Our common garden salvia shows still another type of flower, which is tubular and irregular ([Figure 41]). There is an arching, hoodlike structure at the top overhanging a lower lip. This kind of irregularity is common in thousands of different sorts of plants and, usually, it is a device to insure fertilization of the flower by insect visitors. So necessary are these for pregnancy in many plants, that an orchid, once discovered in Madagascar with a tube eighteen inches deep, puzzled the botanists, who were unable to understand how the plant produced seed in the absence of any known insect with a tongue as long as that. Darwin said at once that such an insect would one day be discovered on that island. Years after, Baron von Humboldt, a German naturalist, found the insect and explained the mystery.

Perhaps there is no feature of plant life that shows such an amazing amount of variation as the forms of flowers, and while only a few of the simplest deviations from the normal have been discussed here, it must not be forgotten that this infinite variety is a reflection of the ingeniousness of nature in securing a plentiful supply of seed.

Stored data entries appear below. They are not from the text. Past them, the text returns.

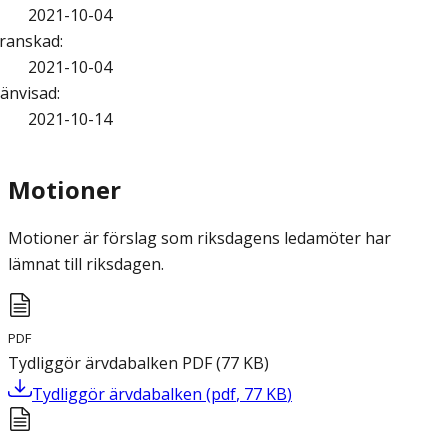
2021-10-04
ranskad
:
2021-10-04
änvisad
:
2021-10-14
Motioner
Motioner är förslag som riksdagens ledamöter har
lämnat till riksdagen.
PDF
Tydliggör ärvdabalken
PDF
(
77
KB
)
Tydliggör ärvdabalken
(
pdf
,
77
KB
)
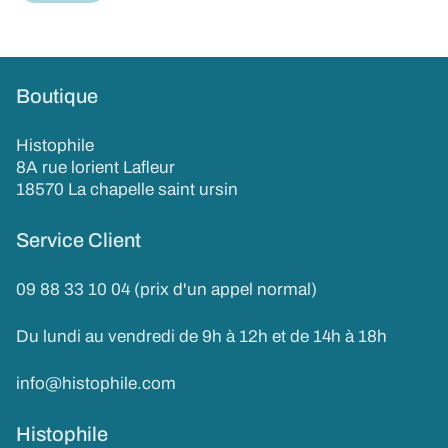
Boutique
Histophile
8A rue lorient Lafleur
18570 La chapelle saint ursin
Service Client
09 88 33 10 04 (prix d'un appel normal)
Du lundi au vendredi de 9h à 12h et de 14h à 18h
info@histophile.com
Histophile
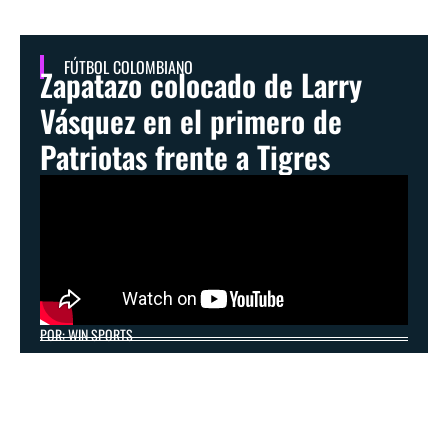
FÚTBOL COLOMBIANO
Zapatazo colocado de Larry
Vásquez en el primero de
Patriotas frente a Tigres
POR: WIN SPORTS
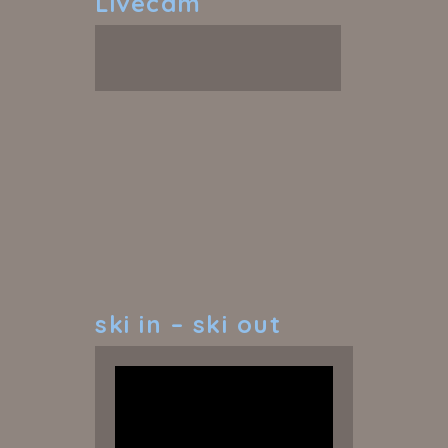
Livecam
ski
in – ski out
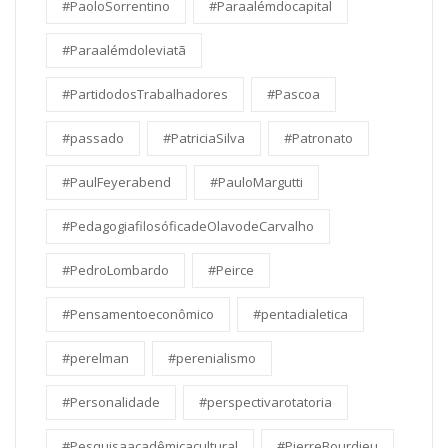
#PaoloSorrentino
#Paraalémdocapital
#Paraalémdoleviatã
#PartidodosTrabalhadores
#Pascoa
#passado
#PatriciaSilva
#Patronato
#PaulFeyerabend
#PauloMargutti
#PedagogiafilosóficadeOlavodeCarvalho
#PedroLombardo
#Peirce
#Pensamentoeconômico
#pentadialetica
#perelman
#perenialismo
#Personalidade
#perspectivarotatoria
#Pesquisaacadêmicacultural
#PierreBourdieu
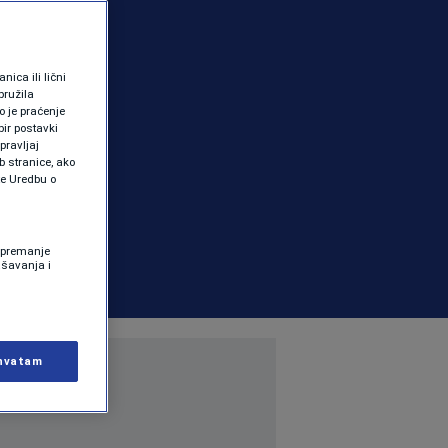
ica ili lični
pružila
 je praćenje
ir postavki
pravljaj
b stranice, ako
te Uredbu o
 Spremanje
ašavanja i
hvatam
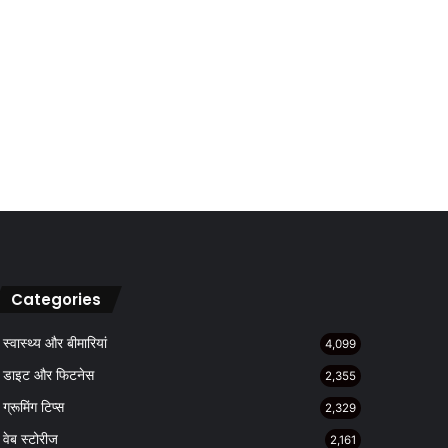
Categories
स्वास्थ्य और बीमारियां
4,099
डाइट और फिटनेस
2,355
ग्रूमिंग टिप्स
2,329
वेब स्टोरीज
2,161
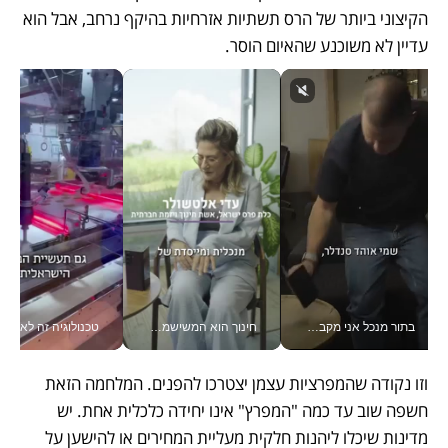
הקיצוני ביותר של הרס תשתיות אזרחיות בהיקף נרחב, אבל הוא 
עדיין לא משוכנע שהאיום הוסר.
בתור מנכל אני מקבל מאות החלטות ביום, וה- Galaxy Z Fold8 Ultra עוזר לי לחתוך אותן מהר יותר_v
חינוך הוא המשישמה של החיים שלי - V
טכנולוגיה זה לא רק בהייטק: גם תעשיי
וזו נקודה שהמפרציות עצמן יצטרכו להפנים. המלחמה הזאת 
חשפה שוב עד כמה "המפרץ" אינו יחידה כלכלית אחת. יש 
מדינות שיכלו ליהנות חלקית מעליית המחירים או להישען על 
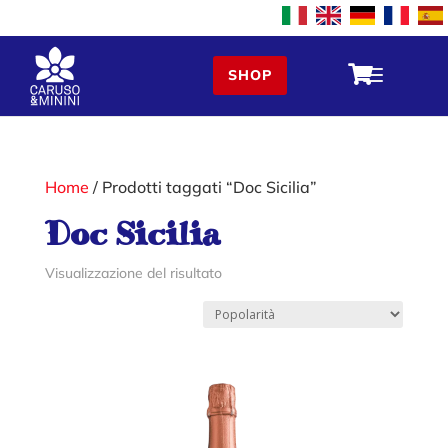
a

SHOP
Home
/ Prodotti taggati “Doc Sicilia”
Doc Sicilia
Visualizzazione del risultato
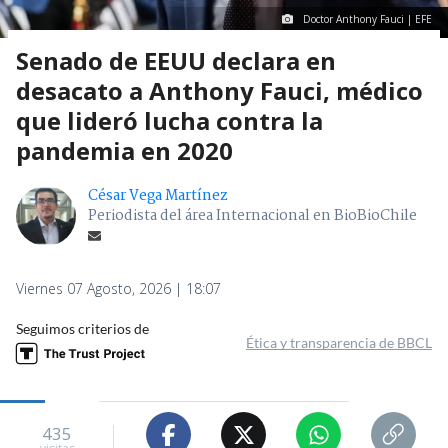
Doctor Anthony Fauci | EFE
Senado de EEUU declara en
desacato a Anthony Fauci, médico
que lideró lucha contra la
pandemia en 2020
César Vega Martínez
Periodista del área Internacional en BioBioChile
Viernes 07 Agosto, 2026 | 18:07
Seguimos criterios de
Ética y transparencia de BBCL
435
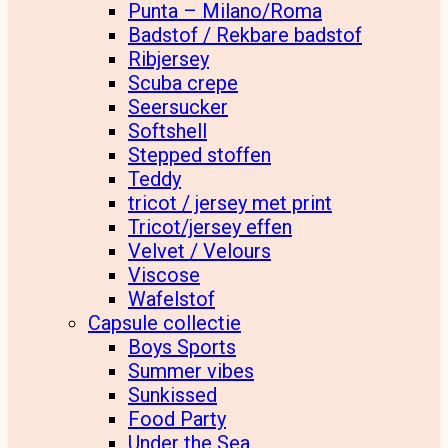
Punta – Milano/Roma
Badstof / Rekbare badstof
Ribjersey
Scuba crepe
Seersucker
Softshell
Stepped stoffen
Teddy
tricot / jersey met print
Tricot/jersey effen
Velvet / Velours
Viscose
Wafelstof
Capsule collectie
Boys Sports
Summer vibes
Sunkissed
Food Party
Under the Sea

Form, color, the secretion of sweetish nectar, the night or day blooming of different kinds of flowers, every device that will make fertilization certain, by the flower itself, by insects, or even by the wind, is used in such prodigal fashion, that we come to see the importance of it to all plants only by a realization of the complexity of it and the provisions against its failure.

One apparently most lavish method of securing fertilization is the arrangement of flowers in clusters. While many flowers are quite solitary, the great mass of individual plants produce a few or dozens, or even hundreds of flowers—in fact, certain relatives of the common carrot may produce over a thousand flowers in a single cluster. The form and plan of arrangement of these clusters follows a rather definite scheme, and here, as in the case of leaves and parts of individual flowers, the figures tell the story better than words. In the common dandelion and daisy, and their thousands of relatives, the “flower” ([Figures 43-45]), as commonly understood, is really composed of scores or even hundreds of true flowers in each head. In the case of the daisy the yellow center, if picked apart, is seen to be really made up of scores of tiny tubular flowers, each just as truly a flower as a single rose. The rays, or what are incorrectly called “petals,” which fringe the golden center with white, if carefully separated and examined closely, will be found to be also a complete flower, the true petals of which are all joined to make the strap-shaped ray. If one looks sharply, the united edges of these petals may be seen by the ridges or channels that represent their joined edges. Because plants of this sort produce two sets of flowers in each head, one conspicuous by its brightly colored rays and with another tubular set in the center which makes doubly certain the fertilization and seed supply, they are considered the most highly developed of all plants. It is not a close aristocracy, nor an exclusive one, for over eleven thousand different kinds of plants, scattered all over the world, have their flowers arranged in this fashion or some slight modification of it. They possess, above all others, the certainty that there will be no slip in their fertilization, pregnancy, and subsequent birth of a new generation. Because this is the great object of all flowers, and these daisylike plants have brought it to such perfection, they are most surely to be classed as the highest type upon the earth to-day.